A study of industrial workers from 10 sites in India six years ago had, for example, mentioned a growing vulnerability of the lower socioeconomic groups to coronary heart disease. 2 But, the review said, this study had observed a positive association between socioeconomic status and body mass index, obesity, cholesterol, and triglycerides among men and a negative socioeconomic gradient for smoking, hypertension, and diabetes among women.

Daniel Corsi, a research fellow at the Harvard School of Public Health and a coauthor of the review paper, said: “Many of the Indian studies capture special populations that may not represent all of India, especially the very poor.”

Doctors who led these studies have asserted that India is indeed experiencing a reversal of the cardiovascular burden. Dorairaj Prabhakaran, professor of chronic disease epidemiology at the Public Health Foundation of India in New Delhi, said: “Everything doesn’t change all at once—tobacco use is the first risk factor to reverse—and we’re already seeing this. Hypertension follows, then diabetes, hyperlipidaemia, and obesity reverse last.”

But Subramanian said that there is not enough evidence to support such a sequence of reversal.

The review has expressed concern that the “haste” to suggest that cardiovascular diseases disproportionately burden poor people could increase inequity in healthcare by “unwittingly shifting limited resources from the health concerns of the poor to health concerns of the rich in India.”

It has called on India to invest in a rigorous surveillance programme for cardiovascular diseases, citing how India had to revise downward predicted estimates of HIV infections six years ago after improving mechanisms of HIV surveillance.3

Many doctors said that they believed a controversy over cardiovascular disease burden in India is unwarranted, given its large population, whether rich or poor.

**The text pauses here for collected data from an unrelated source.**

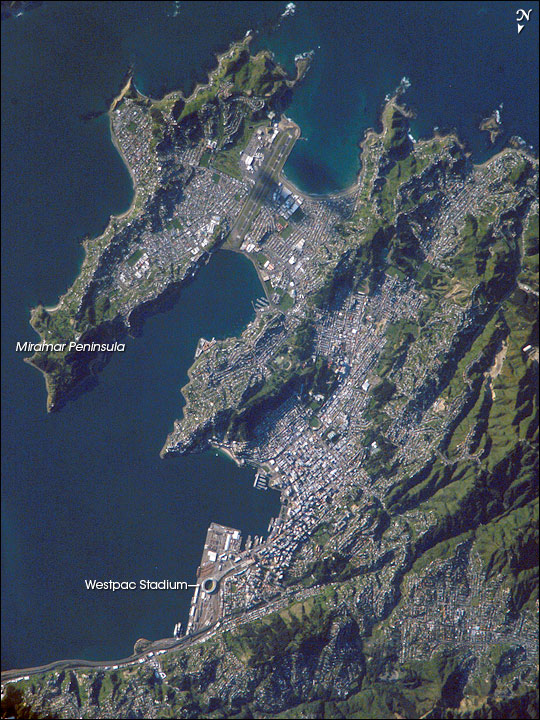 I want to click on white roof, so click(249, 161). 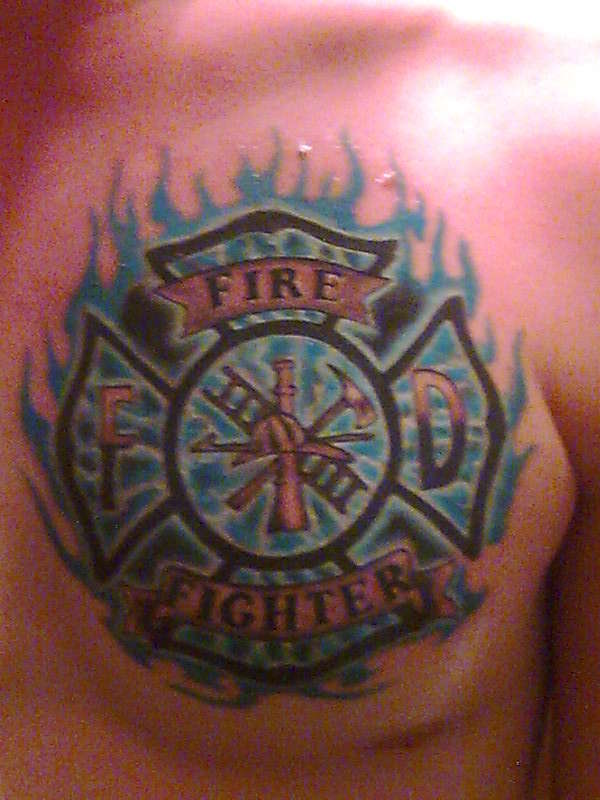 Where is `ladder`? ladder is located at coordinates (328, 477). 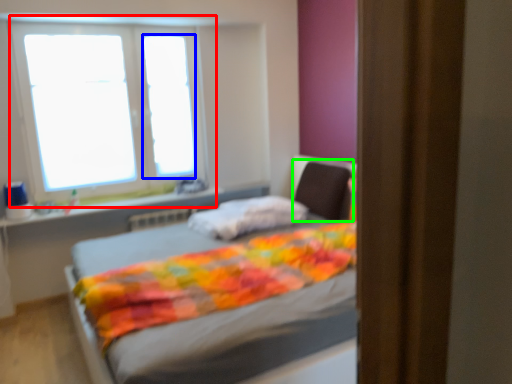 Question: Estimate the real-world distances between objects in this image. Which object is closer to window (highlighted by a red box), window screen (highlighted by a blue box) or swivel chair (highlighted by a green box)?

Choices:
 (A) window screen
 (B) swivel chair

Answer: (A) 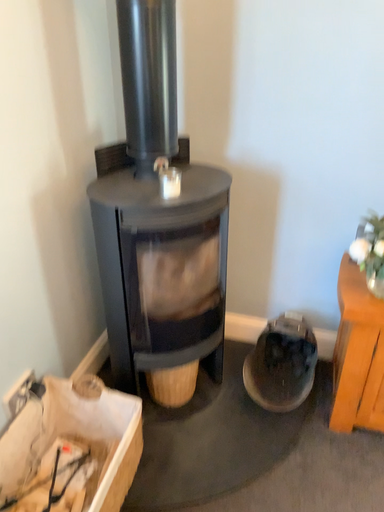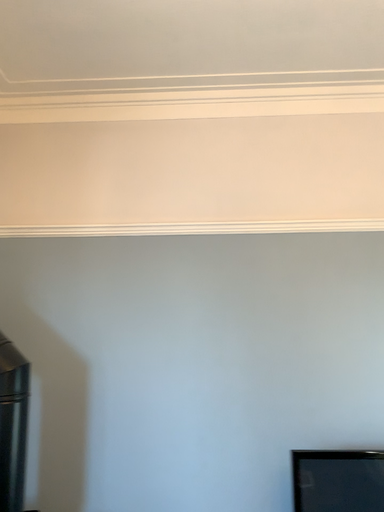 Question: How did the camera likely rotate when shooting the video?

Choices:
 (A) rotated downward
 (B) rotated upward

Answer: (B) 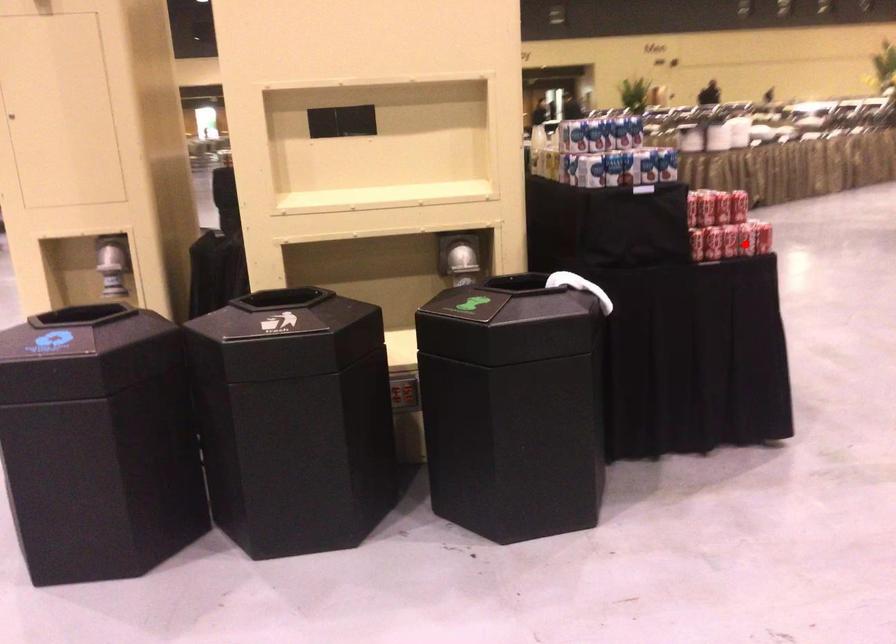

Sanjay Kinra, a senior lecturer in non-communicable disease epidemiology at the London School of Hygiene and Tropical Medicine said: “There is really no need for any controversy. India has multiple shades of poverty, and what you see depends on where you look—it’s something like the blind men touching an elephant.”

Prashant Joshi, a professor of medicine at the Indira Gandhi Government Medical College in Nagpur, said: “The truth is that coronary heart disease and its risk factors remain undetected, untreated, or poorly managed in huge numbers of poor people because of lack of access to healthcare services.”

Doctors also pointed out that the presentation of cardiovascular diseases could differ across different sections of the population. Yogesh Jain, a paediatrician with Jan Swasthya Sahyog (people’s health support group), a non-government organisation that runs healthcare services for rural populations in the eastern state of Chhattisgarh, said: “We do see heart disease among the poor, but many among them have rheumatic heart disease. It is a large burden.”